Il mondo di oggi vive in un benessere che ha portato ad un torpore delle nostre coscienze lontane da coloro che sono a rischio di emarginazione, degli esclusi, dei forestieri. Prestando attenzione ai migranti prestiamo il nostro interesse anche alle nostre coscienze per ritrovare quella umanità che per certi aspetti ci pungola a sacrificare un po' delle acquisite comodità per vivere una esistenza che sia veramente cristiana. Riconoscere le sofferenze dello straniero non può significare non prestare attenzione a chi anche nel nostro Paese sta male e vive in condizioni di povertà, perché siamo tutti familiari di Dio.

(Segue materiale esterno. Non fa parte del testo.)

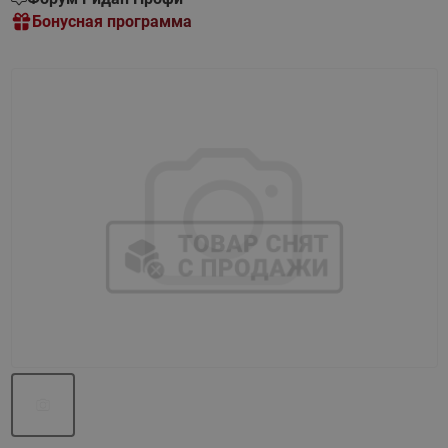
Бонусная программа
Назад
Вперед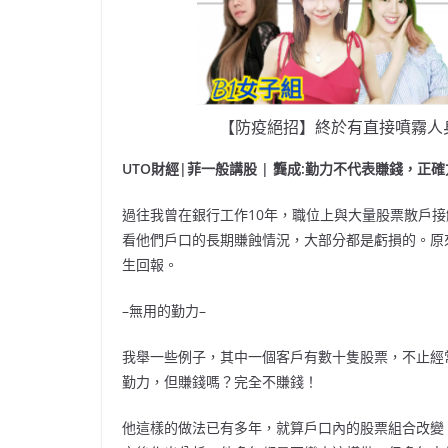
【防疫絕招】終於有直接噴霧人
UTO財經|菲一般講股 | 龔成:勤力不代表賺錢，正
過往我曾在銀行工作10年，職位上與大量股票散戶
看他們戶口的長期賺蝕情況，大部分都是虧損的。原
生回報。
–無用的勤力–
我舉一些例子，其中一個客戶有數十隻股票，不止經
勤力，但賺錢嗎？完全不賺錢！
他這樣的做法已有多年，就算戶口內的股票組合改變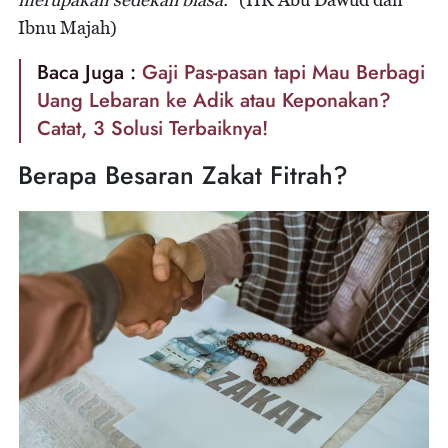
Ibnu Majah)
Baca Juga :
Gaji Pas-pasan tapi Mau Berbagi
Uang Lebaran ke Adik atau Keponakan?
Catat, 3 Solusi Terbaiknya!
Berapa Besaran Zakat Fitrah?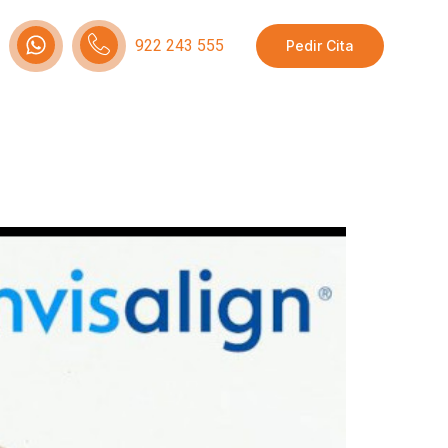
922 243 555
Pedir Cita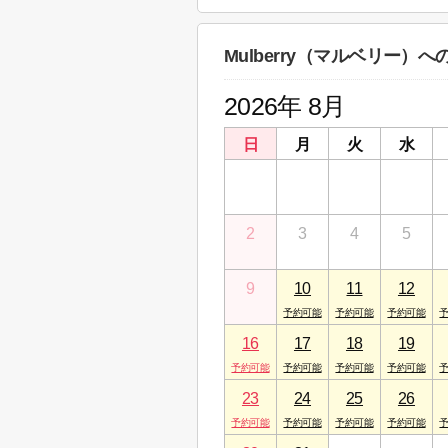
株式会社丸中コーポレーショ
神奈川県相模原市中央区矢部４丁目１５－
Mulberry（マルベリー）
2026年 8月
日
月
火
水
26
27
28
29
2
3
4
5
9
10
11
12
16
17
18
19
23
24
25
26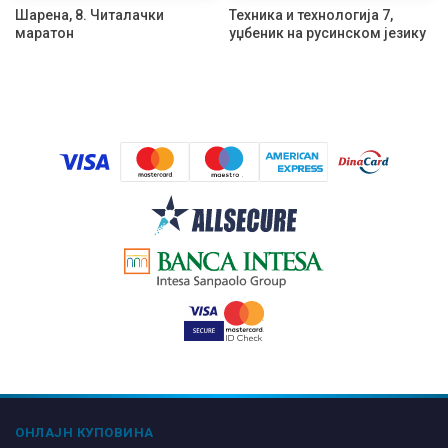
Шарена, 8. Читалачки
Техника и технологија 7,
маратон
уџбеник на русинском језику
ОНЛАЈН КУПОВИНА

Nessuna creatura umana può essere esclusa e la nostra forza sta proprio in questo amore nei confronti di chiunque per necessità chiede aiuto, a sostegno di “chi bussa alla nostra porta”, come ci ricorda Papa Francesco. Il Santo Padre, infatti, richiama l'azione pastorale che deve mettere al centro la persona umana in ogni sua componente compresa quella spirituale. Dunque, non è in gioco solo la causa dei migranti, non è solo di loro che si tratta, ma di tutti noi, del presente e del futuro della famiglia umana. I migranti, e specialmente quelli più vulnerabili, ci aiutano a leggere i "segni dei tempi”.(33)

33 Messaggio del Santo Padre Papa Francesco per la 105ma giornata del migrante 2019 dal Vaticano 27 maggio 2019.